Sorption, Aerobic Biodegradation, and Oxidation Potential of PFOS Alternatives Chlorinated Polyfluoroalkyl Ether Sulfonic Acids.
Hong ChenYoun Jeong ChoiLinda S LeePublished in: Environmental science & technology (2018)
Global phase out of perfluorooctanesulfonic acid (PFOS) has led to increasing production of alternatives such as the chlorinated polyfluoroalkyl ether sulfonic acids (Cl-PFESAs) for which little is known on their environmental fate. In this study, sorption by soils, aerobic soil biodegradation, and oxidation potential of 6:2 Cl-PFESA (9-chlorohexadecafluoro-3-oxanonane-1-sulfonate) and 8:2 Cl-PFESA (9-chlorooctadecafluoro-3-oxanonane-1-sulfonate) were evaluated. 6:2 Cl-PFESA sorption was quantified for aqueous and acetone/water solutions, whereas 8:2 PFESA could only be accurately measured in acetone/water solutions.
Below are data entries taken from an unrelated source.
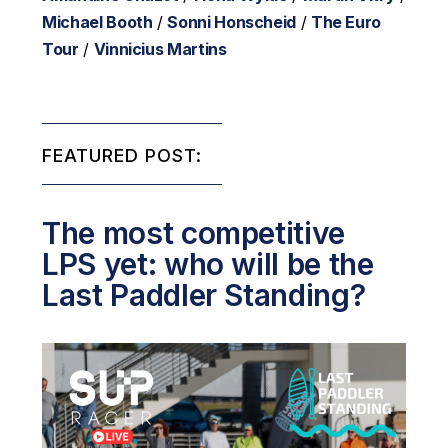
Michael Booth
/
Sonni Honscheid
/
The Euro
Tour
/
Vinnicius Martins
FEATURED POST:
The most competitive
LPS yet: who will be the
Last Paddler Standing?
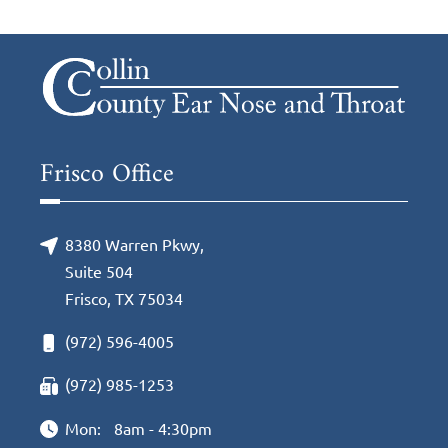
Frisco Office
8380 Warren Pkwy,
Suite 504
Frisco, TX 75034
(972) 596-4005
(972) 985-1253
Mon:
8am - 4:30pm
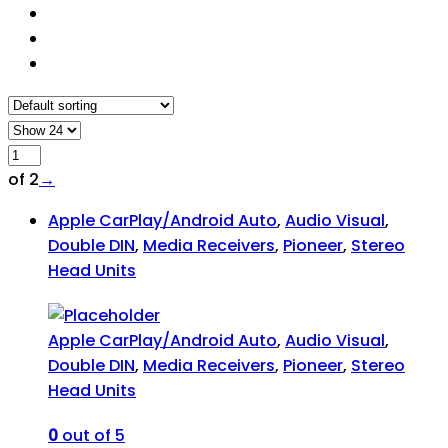
of 2
→
Apple CarPlay/Android Auto
,
Audio Visual
,
Double DIN
,
Media Receivers
,
Pioneer
,
Stereo
Head Units
Apple CarPlay/Android Auto
,
Audio Visual
,
Double DIN
,
Media Receivers
,
Pioneer
,
Stereo
Head Units
0
out of 5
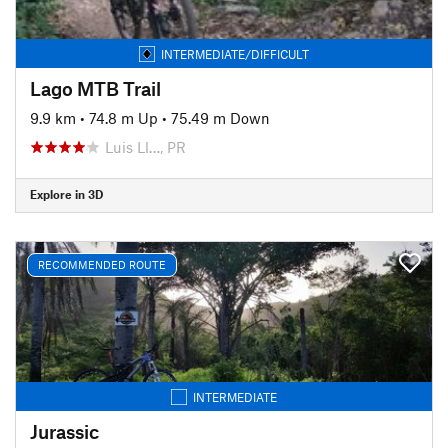
INTERMEDIATE/DIFFICULT
Lago MTB Trail
9.9 km
•
74.8 m Up
•
75.49 m Down
Luis Ll…, PR
Explore in 3D
RECOMMENDED ROUTE
INTERMEDIATE
Jurassic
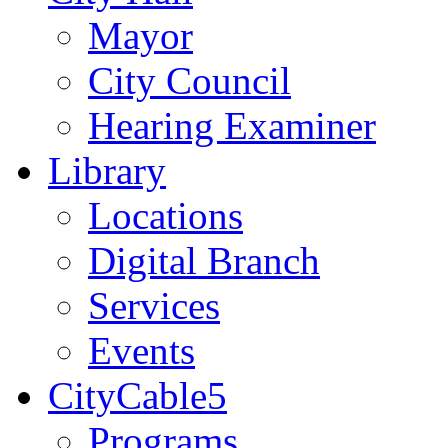
Mayor
City Council
Hearing Examiner
Library
Locations
Digital Branch
Services
Events
CityCable5
Programs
The log-linear cosolvency model was applied and validated to estimate sorption of 8:2 Cl-PFESA. Only soil organic carbon (OC, 0.76-4.30%) was highly and positively correlated to sorption of the Cl-PFESAs ( R2 > 0.96). The resulting log Koc values (OC-normalized sorption coefficients) are 4.01 ± 0.09 ( n = 6) and 5.54 ± 0.05 ( n = 4) L kg-1 for 6:2 Cl-PFESA and 8:2 Cl-PFESA, respectively. Aerobic biodegradation in a loam soil at 24 ± 0.5 °C showed negligible degradation of both Cl-PFESAs. Cl-PFESAs also remained unchanged in an unbuffered heat (50 °C)-activated 42 mM persulfate oxidation treatment. Therefore, Cl-PFESAs are equally recalcitrant as PFOS in addition to being more sorptive, thus with a higher bioaccumulation potential for a similar alkyl chain length.